The original yogis would be confused. The practice of yoga dates back to ancient Hindusim. In Hindu scripture, disciplined yoga practice is a way to attain heightened consciousness and detachment from the material world. The emphasis is on learning to control the mind and the body. In the second chapter of Bhagavad Gita, a Hindu scripture, Krishna tells Arjuna, "Be steadfast in yoga, O Arjuna. Perform your duty and abandon all attachment to success or failure. Such evenness of mind is called yoga." For Hindus, yoga is a sacred discipline meant to bring practitioners enlightenment and closeness to the divine.
Hatha yoga came westward in the 1980s and is what we now refer to as plain yoga — a disciplined series of poses meant to strengthen the mind, body, and breath. But it's become more than just a fitness thing; it's a trendy lifestyle: The 20.4 million yoga practitioners (up from 15.8 million in 2008) are shelling out big bucks on spandex and mats (not to mention yoga hammocks). Pricey yoga equippers like Lululemon, Lucy, and Athleta are enjoying the trend. Despite that nasty recall last year over see-through pants, Lululemon is making a profit and growing in sales.
How do we rectify yoga's boom as an industry –– as a community of candy-colored spandex-wearing, $500-a-year-spending stretchers and breathers — with yoga as a discipline that encourages freedom from attachment to the material world? I confess to falling prey to the Lulu lure; their products are fantastic and last for years. But in every yoga class, there seems to be an unspoken element of hierarchy, of luxury and competition. If you're paying at least $12 to drop in and $100 to wear those pants, you live comfortably.

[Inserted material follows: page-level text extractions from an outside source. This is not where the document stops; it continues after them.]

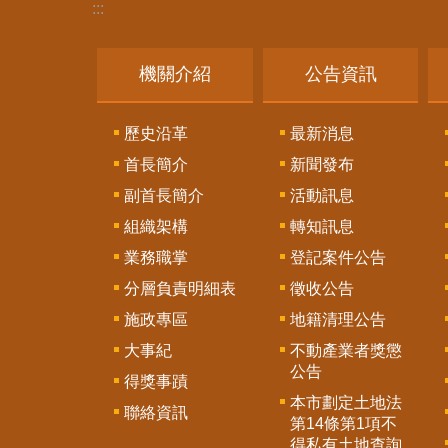
:::
機關介紹
公告資訊
歷史沿革
最新消息
首長簡介
新聞發布
副首長簡介
活動訊息
組織架構
轉知訊息
業務職掌
登記案件公告
分層負責明細表
徵收公告
施政專區
地籍清理公告
大事紀
不動產業者獎懲
公告
得獎事蹟
本市劃定土地法
聯絡資訊
第14條第1項不
得私有土地查詢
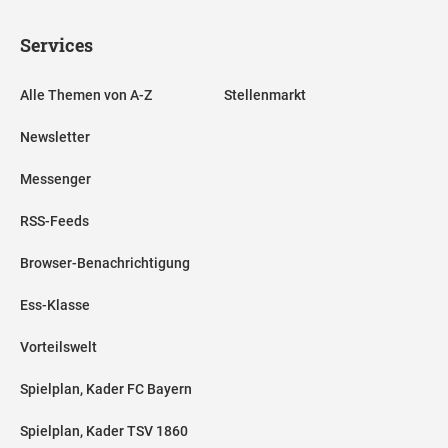
Services
Alle Themen von A-Z
Stellenmarkt
Newsletter
Messenger
RSS-Feeds
Browser-Benachrichtigung
Ess-Klasse
Vorteilswelt
Spielplan, Kader FC Bayern
Spielplan, Kader TSV 1860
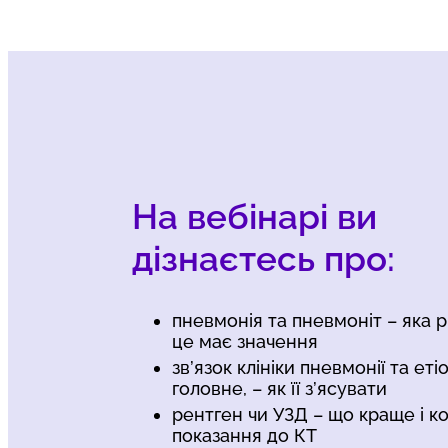
На вебінарі ви
дізнаєтесь про:
пневмонія та пневмоніт – яка р
це має значення
зв’язок клініки пневмонії та етіоло
головне, – як її з’ясувати
рентген чи УЗД – що краще і ко
показання до КТ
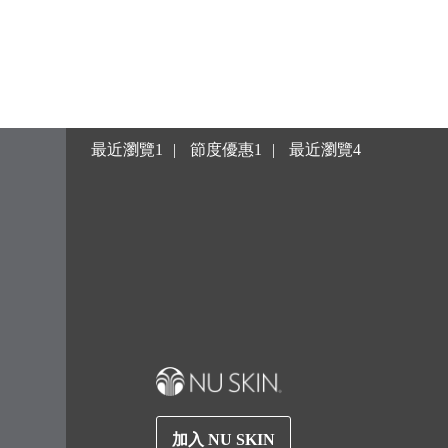
最近瀏覽1
節度優惠1
最近瀏覽4
加入 NU SKIN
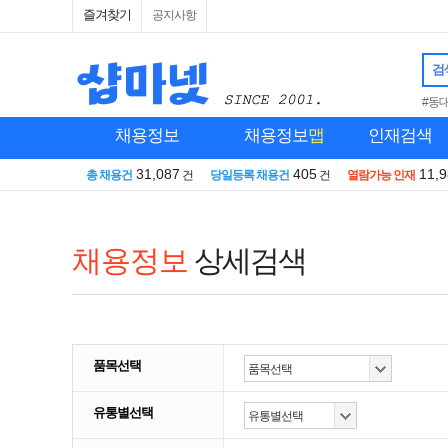
즐겨찾기
공지사항
검
#동
채용정보
채용정보
맵
인재검색
31,087
405
11,
총 채용건
건
당일등록 채용건
건
열람가능 인재
채용정보
상세검색
품목선택
유통별선택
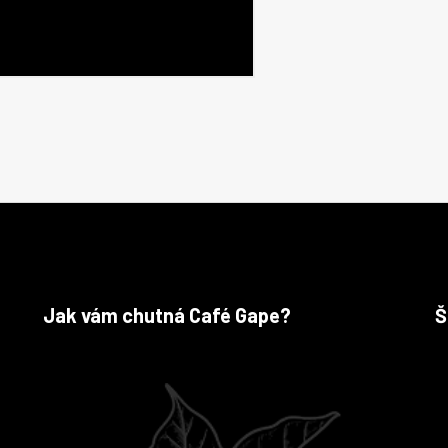
Jak vám chutná Café Gape?
Š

The studio I visit, Yoga to the People, seeks to eliminate the impacts of the material world from the practice of yoga. With studios in New York, Seattle, San Francisco, and, surprisingly, Arizona State University, YTTP does exactly what the name promises: They strip the discipline of yoga of its flash and stigma and deliver the practice of yoga, the core (ha) benefits and magic of yoga, to everyone. Their mantra erases the stigma of a yoga class as a luxury or industry or competition:
There will be no right clothes
There will be no proper payment
There will be no right answers
No glorified teachers
No ego no script no pedestal...
Donation-based yoga without the idea of "rules" or material glory — that's a pretty excellent interpretation of Krishna's advice.